▶ [Records from a collection]:
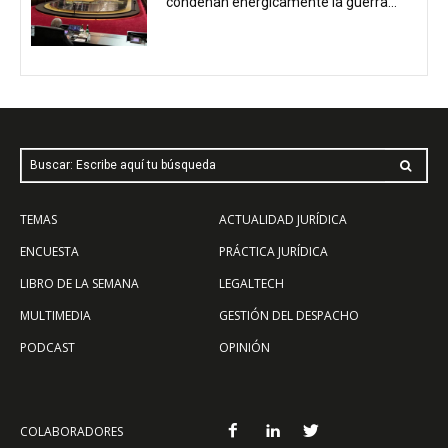
condenan enérgicamente la guerra...
Buscar: Escribe aquí tu búsqueda
TEMAS
ACTUALIDAD JURÍDICA
ENCUESTA
PRÁCTICA JURÍDICA
LIBRO DE LA SEMANA
LEGALTECH
MULTIMEDIA
GESTIÓN DEL DESPACHO
PODCAST
OPINIÓN
COLABORADORES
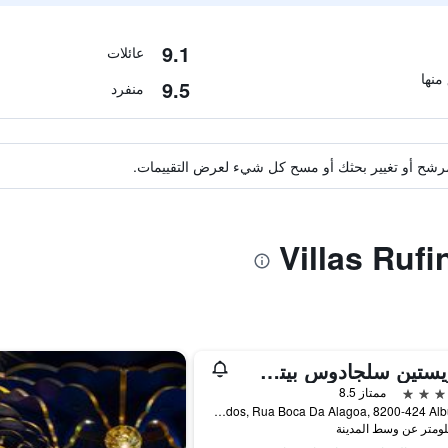
9.1
عائلات
9.5
منفرد
ة مرشح أو تغيير بحثك أو مسح كل شيء لعرض التقييمات.
ذا ويستين سلجادوس بيتش ريزورت، ألغارف
ممتاز 8.5
Herdade Dos Salgados, Rua Boca Da Alagoa, 8200-424 Albufeira, البوفيرا, منطقة فارو, البرتغال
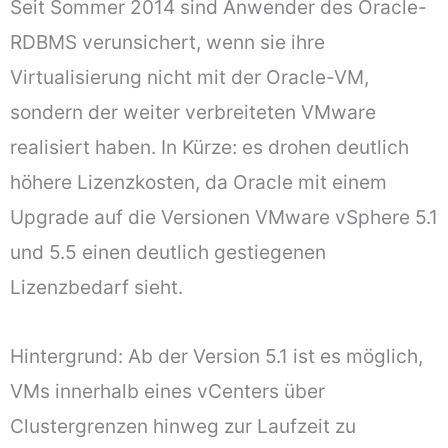
Seit Sommer 2014 sind Anwender des Oracle-
RDBMS verunsichert, wenn sie ihre
Virtualisierung nicht mit der Oracle-VM,
sondern der weiter verbreiteten VMware
realisiert haben. In Kürze: es drohen deutlich
höhere Lizenzkosten, da Oracle mit einem
Upgrade auf die Versionen VMware vSphere 5.1
und 5.5 einen deutlich gestiegenen
Lizenzbedarf sieht.
Hintergrund: Ab der Version 5.1 ist es möglich,
VMs innerhalb eines vCenters über
Clustergrenzen hinweg zur Laufzeit zu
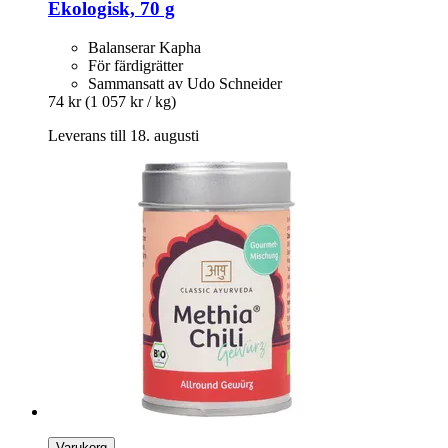
Ekologisk, 70 g
Balanserar Kapha
För färdigrätter
Sammansatt av Udo Schneider
74 kr
(1 057 kr / kg)
Leverans till 18. augusti
Varukorg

▶ [WHAT THE TASK ASKS]: All lines from the one containing "Ekologisk, 70 g" through the end of the data, and no others, are to be given again word for word.

▶ [EXERCISE OUTPUT]:
Ekologisk, 70 g
Balanserar Kapha
För färdigrätter
Sammansatt av Udo Schneider
74 kr
(1 057 kr / kg)
Leverans till 18. augusti
Varukorg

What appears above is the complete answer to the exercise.